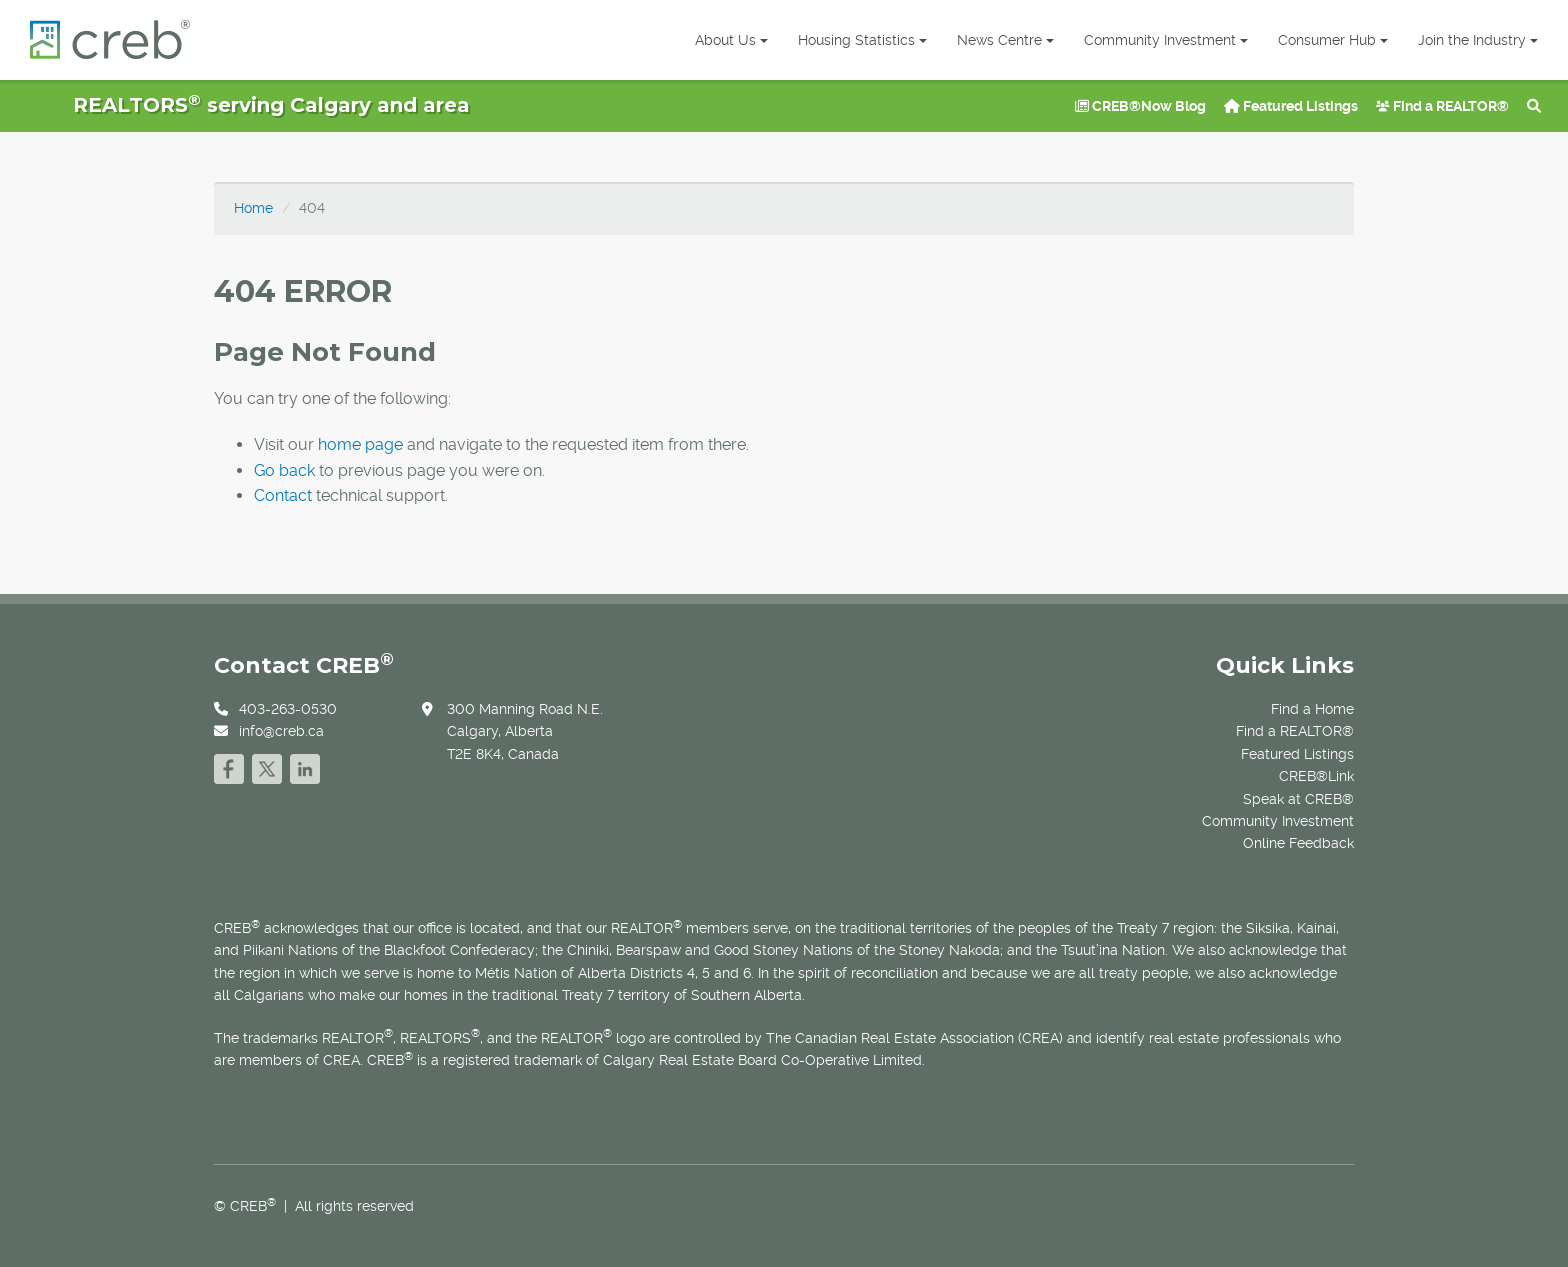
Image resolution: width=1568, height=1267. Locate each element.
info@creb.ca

...

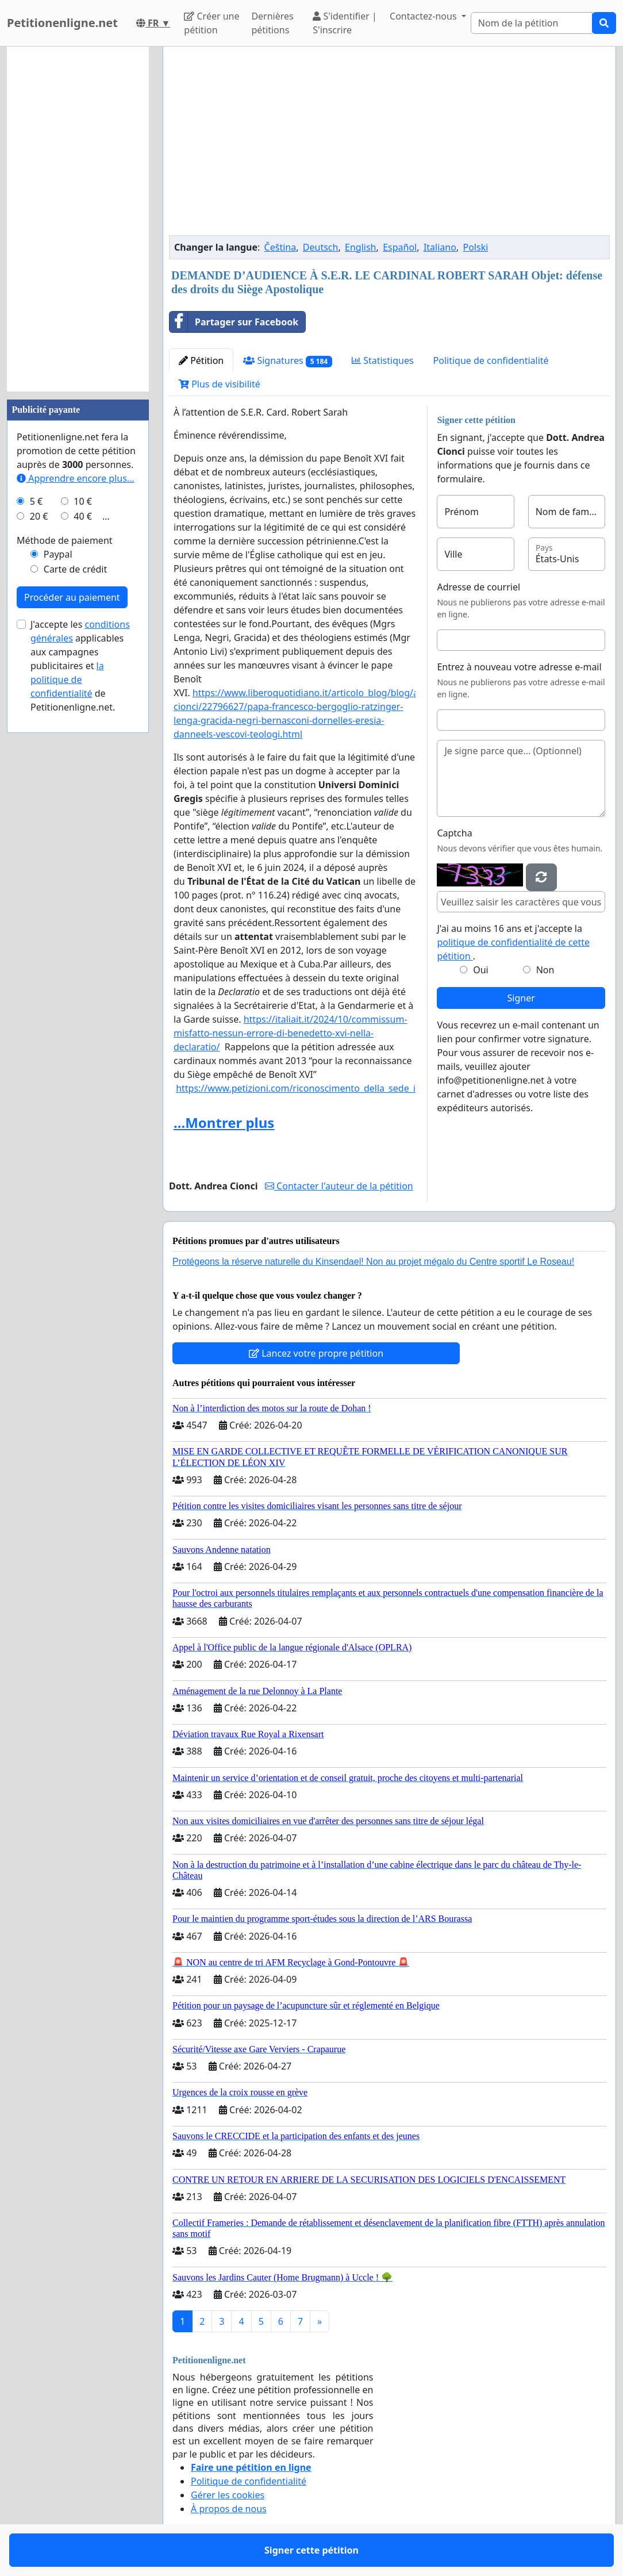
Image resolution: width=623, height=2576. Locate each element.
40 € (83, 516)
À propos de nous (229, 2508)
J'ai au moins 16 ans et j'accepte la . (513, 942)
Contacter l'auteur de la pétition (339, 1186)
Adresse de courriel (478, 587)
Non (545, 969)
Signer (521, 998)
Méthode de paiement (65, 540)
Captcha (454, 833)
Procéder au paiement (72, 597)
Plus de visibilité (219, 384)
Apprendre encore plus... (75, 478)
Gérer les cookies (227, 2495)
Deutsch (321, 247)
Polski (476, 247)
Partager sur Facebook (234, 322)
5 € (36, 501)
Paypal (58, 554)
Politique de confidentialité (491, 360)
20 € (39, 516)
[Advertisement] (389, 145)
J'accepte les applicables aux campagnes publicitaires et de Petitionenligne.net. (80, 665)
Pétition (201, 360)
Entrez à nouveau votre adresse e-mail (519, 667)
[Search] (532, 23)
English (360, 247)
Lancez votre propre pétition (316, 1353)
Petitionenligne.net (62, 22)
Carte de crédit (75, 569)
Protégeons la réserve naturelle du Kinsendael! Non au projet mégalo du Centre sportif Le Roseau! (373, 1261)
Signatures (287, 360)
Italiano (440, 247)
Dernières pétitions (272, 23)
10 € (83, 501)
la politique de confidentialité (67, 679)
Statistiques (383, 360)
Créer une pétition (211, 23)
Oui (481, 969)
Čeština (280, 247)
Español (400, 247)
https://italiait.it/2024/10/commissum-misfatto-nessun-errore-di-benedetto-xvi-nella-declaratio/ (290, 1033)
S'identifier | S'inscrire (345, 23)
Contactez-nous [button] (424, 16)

#### WHAT THIS TASK INVOLVES:
Go to the line with "Dernières pétitions (272, 23)" in the entries above and repeat every line from there through the line with "S'identifier | S'inscrire (345, 23)", exactly and with no other text.

#### ANSWER TO THE EXERCISE:
Dernières pétitions (272, 23)
10 € (83, 501)
la politique de confidentialité (67, 679)
Statistiques (383, 360)
Créer une pétition (211, 23)
Oui (481, 969)
Čeština (280, 247)
Español (400, 247)
https://italiait.it/2024/10/commissum-misfatto-nessun-errore-di-benedetto-xvi-nella-declaratio/ (290, 1033)
S'identifier | S'inscrire (345, 23)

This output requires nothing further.